Applies random crop centered around a foreground voxel with a certain probability (fg_rate), and pads the data and label to the desired augmented crop size.
:ivar Iterable[int] aug_crop_size : Final shape after cropping and padding (target shape). :ivar Iterable[int] crop_size : Crop size for network input (may differ from aug_crop_size). :ivar float fg_rate : Probability of forcing the crop to focus on the foreground class. :ivar str data_key : Key for the input data in the data dictionary. :ivar str label_key : Key for the segmentation labels in the data dictionary. :ivar str class_loc_key : Key for the precomputed voxel locations per class in the data dictionary.
- __init__(aug_crop_size: Iterable[int], crop_size: Iterable[int], fg_rate: float = 0.33, data_key: str = 'data', label_key: str = 'seg', class_loc_key: str = 'loc')[source]¶
Random cropping and padding transform for nnU-Net-style data augmentation.
- Parameters:
aug_crop_size (iterable of int) – Final shape after cropping and padding (target shape).

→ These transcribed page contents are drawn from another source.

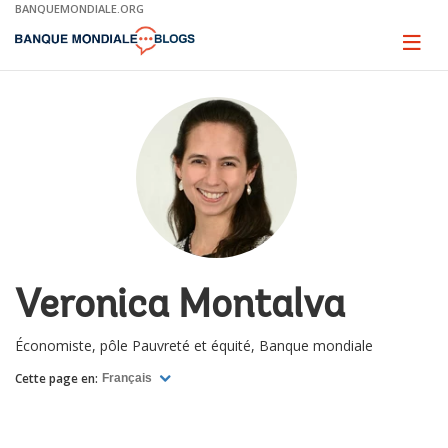
Skip
BANQUEMONDIALE.ORG
to
Main
Page
naviga
Navigation
Veronica Montalva
Économiste, pôle Pauvreté et équité, Banque mondiale
Cette page en:
Français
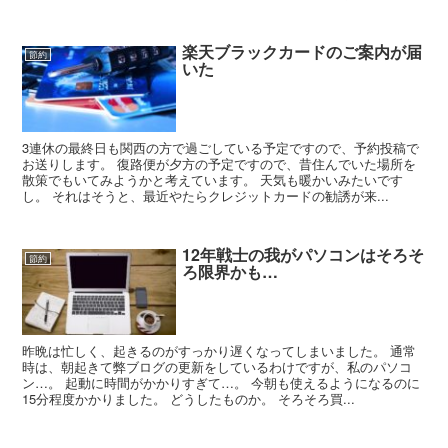
楽天ブラックカードのご案内が届
節約
いた
3連休の最終日も関西の方で過ごしている予定ですので、予約投稿で
お送りします。 復路便が夕方の予定ですので、昔住んでいた場所を
散策でもいてみようかと考えています。 天気も暖かいみたいです
し。 それはそうと、最近やたらクレジットカードの勧誘が来...
12年戦士の我がパソコンはそろそ
節約
ろ限界かも…
昨晩は忙しく、起きるのがすっかり遅くなってしまいました。 通常
時は、朝起きて弊ブログの更新をしているわけですが、私のパソコ
ン…。 起動に時間がかかりすぎて…。 今朝も使えるようになるのに
15分程度かかりました。 どうしたものか。 そろそろ買...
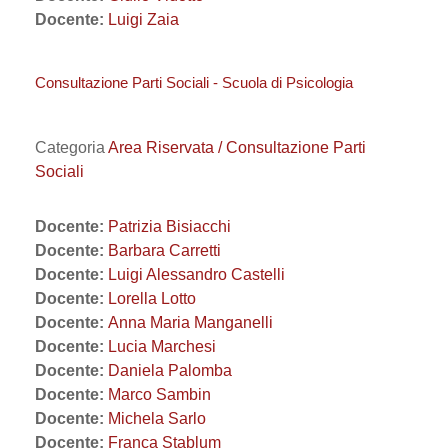
Docente:
Luigi Zaia
Consultazione Parti Sociali - Scuola di Psicologia
Categoria
Area Riservata / Consultazione Parti
Sociali
Docente:
Patrizia Bisiacchi
Docente:
Barbara Carretti
Docente:
Luigi Alessandro Castelli
Docente:
Lorella Lotto
Docente:
Anna Maria Manganelli
Docente:
Lucia Marchesi
Docente:
Daniela Palomba
Docente:
Marco Sambin
Docente:
Michela Sarlo
Docente:
Franca Stablum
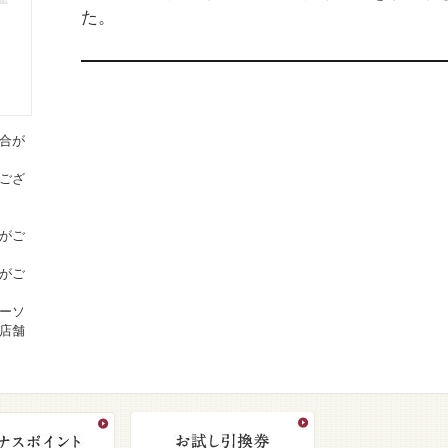
た。
合が
ござ
がご
がご
ーソ
店舗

crop_size (iterable of int) – Crop size for network input (may differ from aug_crop_size).
fg_rate (float, default=0.33) – Probability of forcing the crop to focus on the foreground class.
data_key (str, default="data") – Key for the input data in the data dictionary.

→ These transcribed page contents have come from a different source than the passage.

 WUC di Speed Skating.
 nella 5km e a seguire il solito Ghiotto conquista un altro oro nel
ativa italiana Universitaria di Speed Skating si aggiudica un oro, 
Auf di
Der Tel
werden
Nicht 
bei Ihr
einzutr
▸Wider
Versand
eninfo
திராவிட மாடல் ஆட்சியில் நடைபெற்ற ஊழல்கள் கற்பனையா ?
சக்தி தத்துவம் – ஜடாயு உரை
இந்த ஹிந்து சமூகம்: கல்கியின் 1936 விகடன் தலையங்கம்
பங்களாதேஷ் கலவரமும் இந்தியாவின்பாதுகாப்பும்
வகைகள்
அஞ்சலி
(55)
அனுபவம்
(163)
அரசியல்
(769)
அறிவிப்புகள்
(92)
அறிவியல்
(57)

label_key (str, default="seg") – Key for the segmentation labels in the data dictionary.
class_loc_key (str, default="loc") – Key for the precomputed voxel locations per class in the data dictionary.

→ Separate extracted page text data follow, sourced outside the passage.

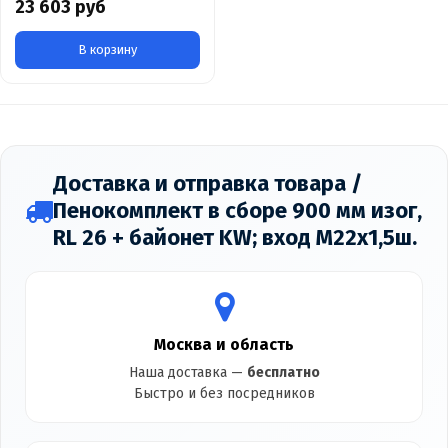
23 603 руб
В корзину
Доставка и отправка товара /
Пенокомплект в сборе 900 мм изог,
RL 26 + байонет KW; вход М22х1,5ш.
Москва и область
Наша доставка —
бесплатно
Быстро и без посредников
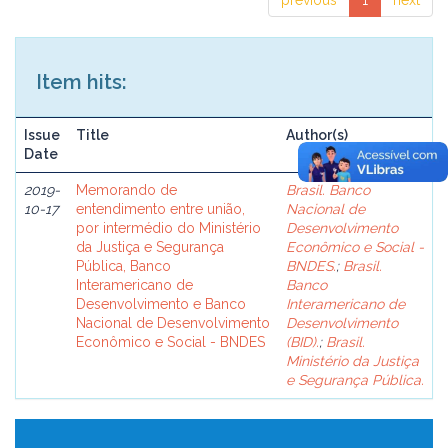
previous
1
next
Item hits:
Issue
Title
Author(s)
Date
2019-
Memorando de
Brasil. Banco
10-17
entendimento entre união,
Nacional de
por intermédio do Ministério
Desenvolvimento
da Justiça e Segurança
Econômico e Social -
Pública, Banco
BNDES.
;
Brasil.
Interamericano de
Banco
Desenvolvimento e Banco
Interamericano de
Nacional de Desenvolvimento
Desenvolvimento
Econômico e Social - BNDES
(BID).
;
Brasil.
Ministério da Justiça
e Segurança Pública.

- biom3d.datasets.semseg_batchgen.random_crop(img: ndarray, msk: ndarray, crop_shape: Iterable[int]) tuple[ndarray, ndarray][source]¶
Randomly crop a portion of size prop of the original image size.
- Parameters:
img (numpy.ndarray) – Image data.
msk (numpy.ndarray) – Mask data.
crop_shape (array_like) – Shape of the crop.
- Raises:
AssertionError: – If img and crop_shape doesn’t have the same number of dimensions.
- Returns:
crop_img (numpy.ndarray) – Cropped image data.
crop_msk (numpy.ndarray) – Cropped mask data.
- biom3d.datasets.semseg_batchgen.random_crop_pad(img: ndarray, msk: ndarray, final_size: Iterable[int], fg_rate: float = 0.33, fg_margin: Iterable[float] = array([0., 0., 0.]), fg: dict[str, ndarray] | None = None, use_softmax: bool = True) tuple[ndarray, ndarray][source]¶
Random crop and pad if needed.
- Parameters:
img (numpy.ndarray) – Image data.
msk (numpy.ndarray) – Mask data.
final_size (iterable of int) – Final size after cropping and padding.
fg_rate (float, default=0.33) – Probability of focusing the crop on the foreground.
fg_margin (iterable of float, optional) – Margin around the foreground location.
fg (dict of int to numpy.ndarray, optional) – Foreground information.
use_softmax (bool, default=True) – If True, assumes softmax activation; otherwise sigmoid is used.
- Returns:
img (numpy.ndarray) – Cropped and padded image data.
msk (numpy.ndarray) – Cropped and padded mask data.